For the record, I just sent Champagne for Caesar and The Narrow Margin back to Netflix. I await the arrival of Pretty Poison, starring Anthony Perkins and Tuesday Weld, and The Believer, the first movie to make reviewers sit up and take notice of Ryan Gosling. After that comes a triple dose of Werner Herzog and Klaus Kinski: Fitzcarraldo, Burden of Dreams, and My Best Fiend. (If I don't survive that particular triple feature, Arthur Meiselman will collect donations.)

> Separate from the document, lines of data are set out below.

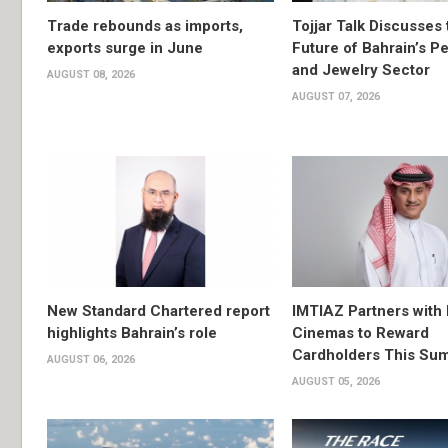
Trade rebounds as imports,
Tojjar Talk Discusses 
exports surge in June
Future of Bahrain’s Pe
and Jewelry Sector
AUGUST 08, 2026
AUGUST 07, 2026
New Standard Chartered report
IMTIAZ Partners with
highlights Bahrain’s role
Cinemas to Reward
Cardholders This Su
AUGUST 06, 2026
AUGUST 05, 2026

Currently there is a rush to digitize every book, magazine and newspaper in print, the media for doing so including but by no means limited to Amazon's new Kindle technology. (Copyright issues inevitably are arising; I don't know enough about the situation to comment.) At least with print matter, however, readers still have access to books, magazines and newspapers whenever they want. If it's not readily available, your local bookseller can order it for you. Movies are different. In pre-home-theater years, if a theater or a TV station didn't choose to exhibit a film, the producers and you were out of luck. Even when videos became available for rental and sale, it was unheard of to order a tape or disc that your local store didn't stock. That's why networks such as TCM and mail-order DVD services are so valuable. Thanks to them, audiences have a whole library of cinema out there for the watching. All they have to do is order it. You don't have to watch Transformers eighteen times, simply because your local video outlet has eighteen copies of Transformers and no copies of Once, Brick, The Ox-Bow Incident, or Tous les Matins du Monde.
Of course, if you do want to watch Transformers eighteen times, be my guest. Just don't blame me for Transformers VII.